*Task directions:*
Only the pictures are to be omitted; every entry beneath should otherwise be duplicated exactly.

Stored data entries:
══════════════════════════════

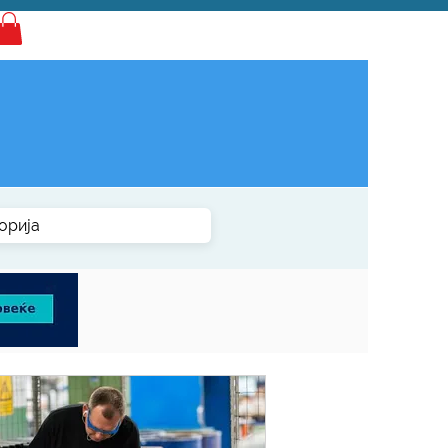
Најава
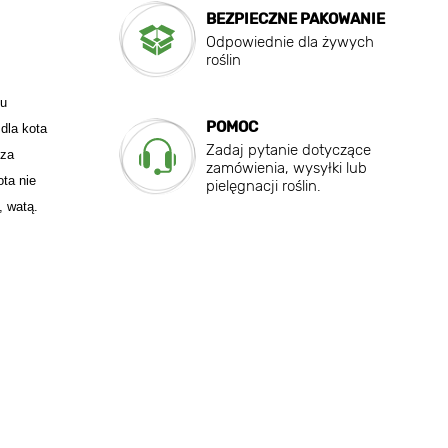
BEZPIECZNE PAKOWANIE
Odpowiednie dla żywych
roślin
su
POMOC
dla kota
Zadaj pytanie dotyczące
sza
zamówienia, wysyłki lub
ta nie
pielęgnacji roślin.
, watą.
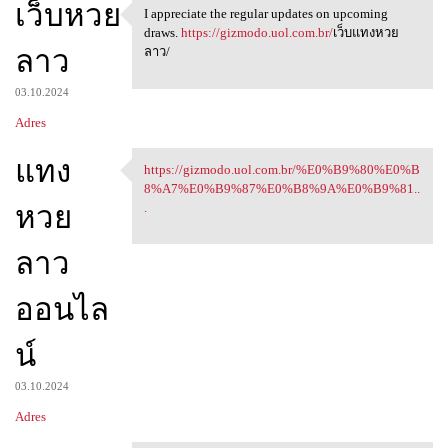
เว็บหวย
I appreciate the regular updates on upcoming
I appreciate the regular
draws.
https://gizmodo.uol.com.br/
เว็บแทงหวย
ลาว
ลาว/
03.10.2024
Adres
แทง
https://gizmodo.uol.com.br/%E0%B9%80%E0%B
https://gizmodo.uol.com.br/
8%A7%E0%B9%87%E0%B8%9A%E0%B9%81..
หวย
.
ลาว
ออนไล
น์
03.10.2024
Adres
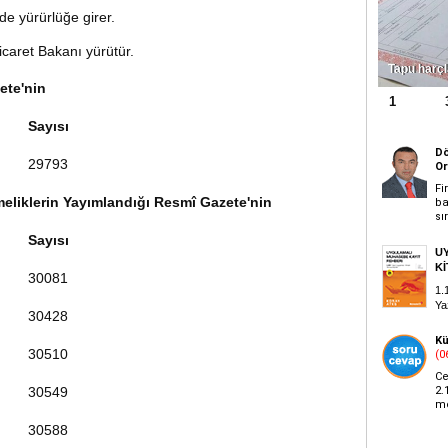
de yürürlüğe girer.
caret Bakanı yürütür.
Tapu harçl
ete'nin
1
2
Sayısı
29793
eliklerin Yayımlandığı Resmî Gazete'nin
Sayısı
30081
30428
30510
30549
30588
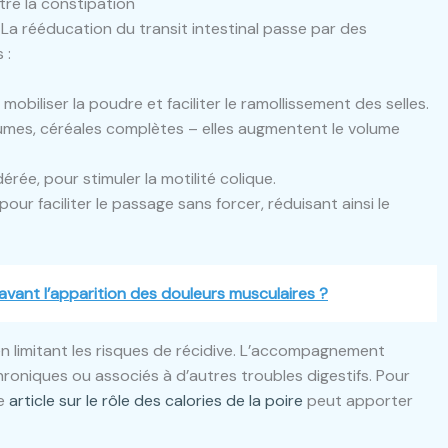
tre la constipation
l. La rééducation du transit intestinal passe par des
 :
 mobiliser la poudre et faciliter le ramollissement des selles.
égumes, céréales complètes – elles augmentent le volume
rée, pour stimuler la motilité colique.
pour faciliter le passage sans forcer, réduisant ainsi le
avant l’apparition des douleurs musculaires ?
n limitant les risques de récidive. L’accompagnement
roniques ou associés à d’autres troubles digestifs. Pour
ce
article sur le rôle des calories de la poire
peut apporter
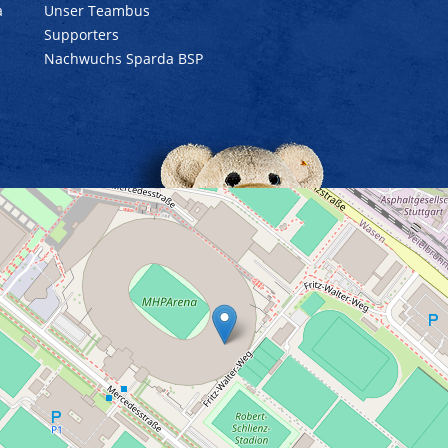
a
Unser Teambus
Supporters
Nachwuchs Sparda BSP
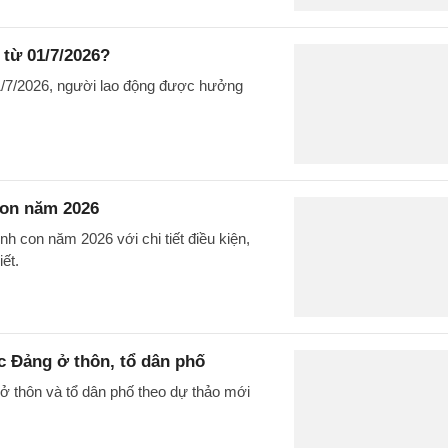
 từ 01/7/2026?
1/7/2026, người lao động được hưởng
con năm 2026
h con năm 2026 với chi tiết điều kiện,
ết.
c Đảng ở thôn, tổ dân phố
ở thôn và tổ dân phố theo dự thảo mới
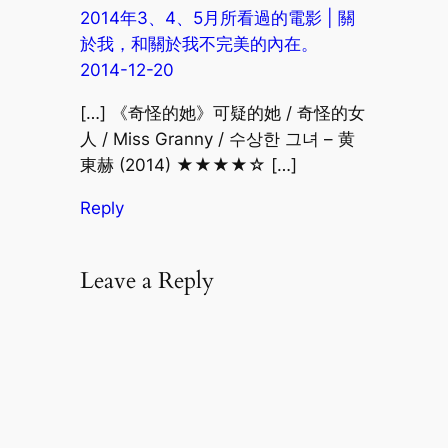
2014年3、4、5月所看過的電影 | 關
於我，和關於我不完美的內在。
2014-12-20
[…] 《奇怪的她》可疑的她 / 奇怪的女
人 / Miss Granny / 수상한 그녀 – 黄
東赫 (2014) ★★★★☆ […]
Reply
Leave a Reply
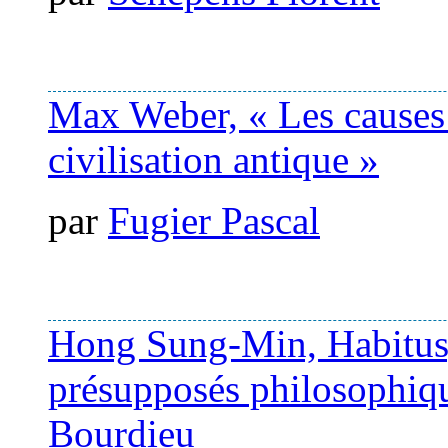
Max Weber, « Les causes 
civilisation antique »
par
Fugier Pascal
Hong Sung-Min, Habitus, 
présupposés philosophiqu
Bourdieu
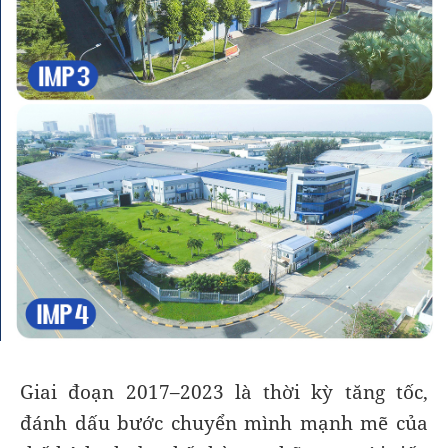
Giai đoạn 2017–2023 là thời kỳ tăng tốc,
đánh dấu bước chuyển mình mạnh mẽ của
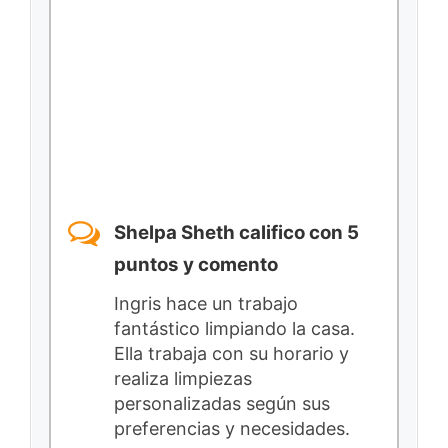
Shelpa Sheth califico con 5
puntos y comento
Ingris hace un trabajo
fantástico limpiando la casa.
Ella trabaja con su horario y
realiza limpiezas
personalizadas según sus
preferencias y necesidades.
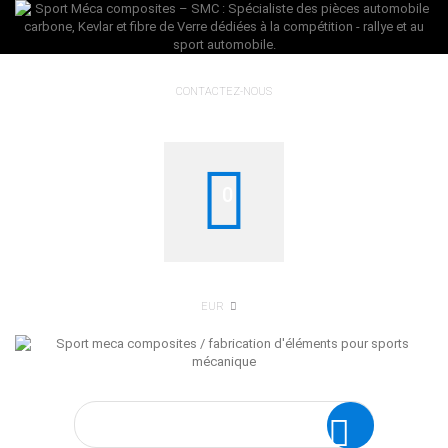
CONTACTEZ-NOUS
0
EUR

══════════════════════════════

*Task answer:*
Најава
BEZPIECZNE PAKOWANIE
Odpowiednie dla żywych
roślin
su
POMOC
dla kota
Zadaj pytanie dotyczące
sza
zamówienia, wysyłki lub
ta nie
pielęgnacji roślin.
, watą.
เว็บหวย
I appreciate the regular updates on upcoming
I appreciate the regular
draws.
https://gizmodo.uol.com.br/
เว็บแทงหวย
ลาว
ลาว/
03.10.2024
Adres
แทง
https://gizmodo.uol.com.br/%E0%B9%80%E0%B
https://gizmodo.uol.com.br/
8%A7%E0%B9%87%E0%B8%9A%E0%B9%81..
หวย
.
ลาว
ออนไล
น์
03.10.2024
Adres
de yürürlüğe girer.
caret Bakanı yürütür.
Tapu harçl
ete'nin
1
2
Sayısı
29793
eliklerin Yayımlandığı Resmî Gazete'nin
Sayısı
30081
30428
30510
30549
30588
tre la constipation
l. La rééducation du transit intestinal passe par des
 :
 mobiliser la poudre et faciliter le ramollissement des selles.
égumes, céréales complètes – elles augmentent le volume
rée, pour stimuler la motilité colique.
pour faciliter le passage sans forcer, réduisant ainsi le
avant l’apparition des douleurs musculaires ?
n limitant les risques de récidive. L’accompagnement
roniques ou associés à d’autres troubles digestifs. Pour
ce
article sur le rôle des calories de la poire
peut apporter
a
Unser Teambus
Supporters
Nachwuchs Sparda BSP
 từ 01/7/2026?
1/7/2026, người lao động được hưởng
con năm 2026
h con năm 2026 với chi tiết điều kiện,
ết.
c Đảng ở thôn, tổ dân phố
ở thôn và tổ dân phố theo dự thảo mới
2014年3、4、5月所看過的電影 | 關
於我，和關於我不完美的內在。
2014-12-20
[…] 《奇怪的她》可疑的她 / 奇怪的女
人 / Miss Granny / 수상한 그녀 – 黄
東赫 (2014) ★★★★☆ […]
Reply
Leave a Reply
Max Weber, « Les causes 
civilisation antique »
par
Fugier Pascal
Hong Sung-Min, Habitus, 
présupposés philosophiqu
Bourdieu
Giai đoạn 2017–2023 là thời kỳ tăng tốc,
đánh dấu bước chuyển mình mạnh mẽ của
Shelpa Sheth califico con 5
puntos y comento
Ingris hace un trabajo
fantástico limpiando la casa.
Ella trabaja con su horario y
realiza limpiezas
personalizadas según sus
preferencias y necesidades.
CONTACTEZ-NOUS
0
EUR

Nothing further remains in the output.